# Supplied records
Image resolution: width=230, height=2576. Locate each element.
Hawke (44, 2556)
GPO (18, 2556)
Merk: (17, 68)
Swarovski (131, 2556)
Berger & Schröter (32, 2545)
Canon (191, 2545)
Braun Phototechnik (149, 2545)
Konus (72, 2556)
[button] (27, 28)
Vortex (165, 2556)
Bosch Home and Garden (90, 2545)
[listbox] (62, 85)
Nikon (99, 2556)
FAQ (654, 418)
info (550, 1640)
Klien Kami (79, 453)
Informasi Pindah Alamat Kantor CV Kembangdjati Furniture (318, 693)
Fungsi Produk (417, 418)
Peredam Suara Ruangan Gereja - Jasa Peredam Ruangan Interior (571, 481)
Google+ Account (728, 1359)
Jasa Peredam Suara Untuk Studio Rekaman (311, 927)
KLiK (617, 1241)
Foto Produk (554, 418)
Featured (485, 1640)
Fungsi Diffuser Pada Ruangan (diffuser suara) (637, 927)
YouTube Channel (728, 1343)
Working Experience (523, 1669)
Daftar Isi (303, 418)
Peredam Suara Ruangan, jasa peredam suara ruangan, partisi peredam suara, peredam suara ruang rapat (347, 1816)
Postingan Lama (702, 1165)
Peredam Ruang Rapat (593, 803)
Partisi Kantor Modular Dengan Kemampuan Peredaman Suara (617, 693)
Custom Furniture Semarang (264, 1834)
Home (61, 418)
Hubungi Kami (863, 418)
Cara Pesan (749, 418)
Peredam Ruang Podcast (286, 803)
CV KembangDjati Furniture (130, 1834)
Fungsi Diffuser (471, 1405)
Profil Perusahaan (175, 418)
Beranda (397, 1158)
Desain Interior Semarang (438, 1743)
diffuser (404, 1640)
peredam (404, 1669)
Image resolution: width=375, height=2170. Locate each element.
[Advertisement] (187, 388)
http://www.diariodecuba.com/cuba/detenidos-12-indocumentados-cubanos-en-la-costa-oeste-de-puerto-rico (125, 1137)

# Try it
Output all entries exactly as given above.

# Result for this exercise
Image resolution: width=230, height=2576. Locate each element.
Hawke (44, 2556)
GPO (18, 2556)
Merk: (17, 68)
Swarovski (131, 2556)
Berger & Schröter (32, 2545)
Canon (191, 2545)
Braun Phototechnik (149, 2545)
Konus (72, 2556)
[button] (27, 28)
Vortex (165, 2556)
Bosch Home and Garden (90, 2545)
[listbox] (62, 85)
Nikon (99, 2556)
FAQ (654, 418)
info (550, 1640)
Klien Kami (79, 453)
Informasi Pindah Alamat Kantor CV Kembangdjati Furniture (318, 693)
Fungsi Produk (417, 418)
Peredam Suara Ruangan Gereja - Jasa Peredam Ruangan Interior (571, 481)
Google+ Account (728, 1359)
Jasa Peredam Suara Untuk Studio Rekaman (311, 927)
KLiK (617, 1241)
Foto Produk (554, 418)
Featured (485, 1640)
Fungsi Diffuser Pada Ruangan (diffuser suara) (637, 927)
YouTube Channel (728, 1343)
Working Experience (523, 1669)
Daftar Isi (303, 418)
Peredam Suara Ruangan, jasa peredam suara ruangan, partisi peredam suara, peredam suara ruang rapat (347, 1816)
Postingan Lama (702, 1165)
Peredam Ruang Rapat (593, 803)
Partisi Kantor Modular Dengan Kemampuan Peredaman Suara (617, 693)
Custom Furniture Semarang (264, 1834)
Home (61, 418)
Hubungi Kami (863, 418)
Cara Pesan (749, 418)
Peredam Ruang Podcast (286, 803)
CV KembangDjati Furniture (130, 1834)
Fungsi Diffuser (471, 1405)
Profil Perusahaan (175, 418)
Beranda (397, 1158)
Desain Interior Semarang (438, 1743)
diffuser (404, 1640)
peredam (404, 1669)
Image resolution: width=375, height=2170. Locate each element.
[Advertisement] (187, 388)
http://www.diariodecuba.com/cuba/detenidos-12-indocumentados-cubanos-en-la-costa-oeste-de-puerto-rico (125, 1137)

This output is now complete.